After Drapering out last week, Peggy does a 180. She observes Megan’s big victory and seems genuinely happy for Megan. Abe insists they have dinner and she consults Joan, prays it’s a proposal, buys a new dress. Abe wants them to move in together and at first Peggy is obviously disappointed—when he asks her if she still wants to eat, she responds “I do” and gives a look vaguely reminiscent of Kitty Romano after watching Sal act out his Patio commercial.
And then…boom. Most of the characters in this episode attend the dinner celebrating Don receiving an award from the American Cancer Society (or whatever it’s called). Peggy, after becoming excited about moving in with Abe, decides to break the news to her mother over dinner. And since we all know Ma “You’ll Get Raped, Ya Know That?” Olson, we know it’s not going to end well. And it doesn’t. Joan gets it. At least there’s that.
Meanwhile, the awards dinner is a bloodbath for egos. Emile dumps all over Megan for giving up her ideals and dreams to be with Don (was she lying about being an actress?). But Emile’s also coping with his own failure to impress a publisher (and getting duped by Pete Campbell!!) Marie settles the score for Claudette by giving Roger a BJ. (Roger actually does pretty alright in this episode…he’s pretty much a pimp.) Leland Palmer tells Don that the Cancer people think he’s just as two-faced as the cigarette people.

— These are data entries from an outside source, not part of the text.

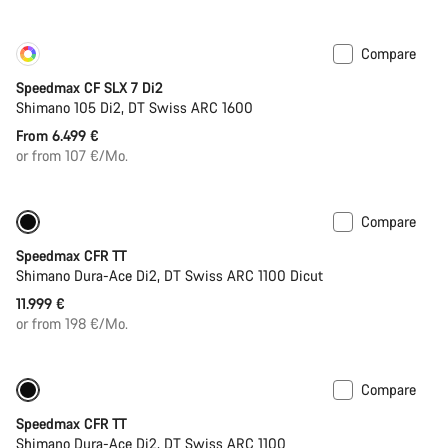
Compare
Customise
Coming soon
Speedmax CF SLX 7 Di2
Shimano 105 Di2, DT Swiss ARC 1600
From 6.499 €
or from 107 €/Mo.
Compare
Only available in S | M
Powermeter
Speedmax CFR TT
Shimano Dura-Ace Di2, DT Swiss ARC 1100 Dicut
11.999 €
or from 198 €/Mo.
Compare
New ARC wheels
New
Speedmax CFR TT
Shimano Dura-Ace Di2, DT Swiss ARC 1100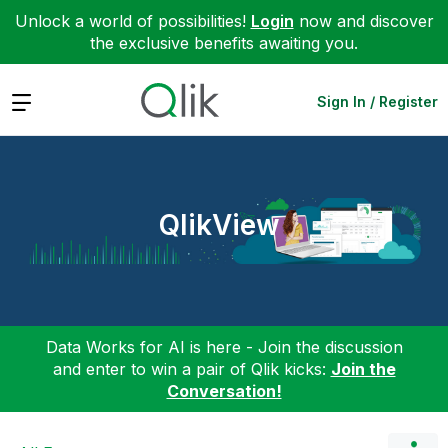
Unlock a world of possibilities!
Login
now and discover
the exclusive benefits awaiting you.
Expand
Sign In / Register
QlikView
Data Works for AI is here - Join the discussion
and enter to win a pair of Qlik kicks:
Join the
Conversation!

At the awards dinner, Sally falls the hardest. She’s been lauded by her father for keeping Grandma Pauline comfortable, she’s the inspiration for, everyone notices for the first time what a beautiful and mature young lady she is, she gets to go on a date with Roger! Even through the course of the episode, Sally matures a little bit: Bobby says “Sally doesn’t like fish,” but she eats it at the awards dinner and switches “Daddy” for the upscale “Papa.” And then, of course, she sneaks a traumatizing peek of Grandma Marie blowing Roger. Seeing a mature woman go to town on your cool adult friend’s crotch would be traumatizing to the most stable of kids. But this is Sally Draper. We’ve seen Sally go through a lot overall, but there have been hints that her sexual development is going to be kind of fucked: in Season Four, she told Phoebe she knows what sex is because the man pees inside the woman and then get sent to a shrink for wanking at a slumber party. I guess it IS the 1960s, but I feel like the show brings these to light to show us that Sally is going to grow up to be pretty effed in the brain. At first I wasn’t sure how I felt about the show tacking on an ending beyond the Sad Table of Sadness, but having Sally say “It’s dirty” seems very important to her in upcoming episodes.
ADDENDUM: I thought about this after dinner. Is this episode a game-changer? Or is it threatening to keep the status quo? So many things were on the upswing and they got cut down, but not down to the roots.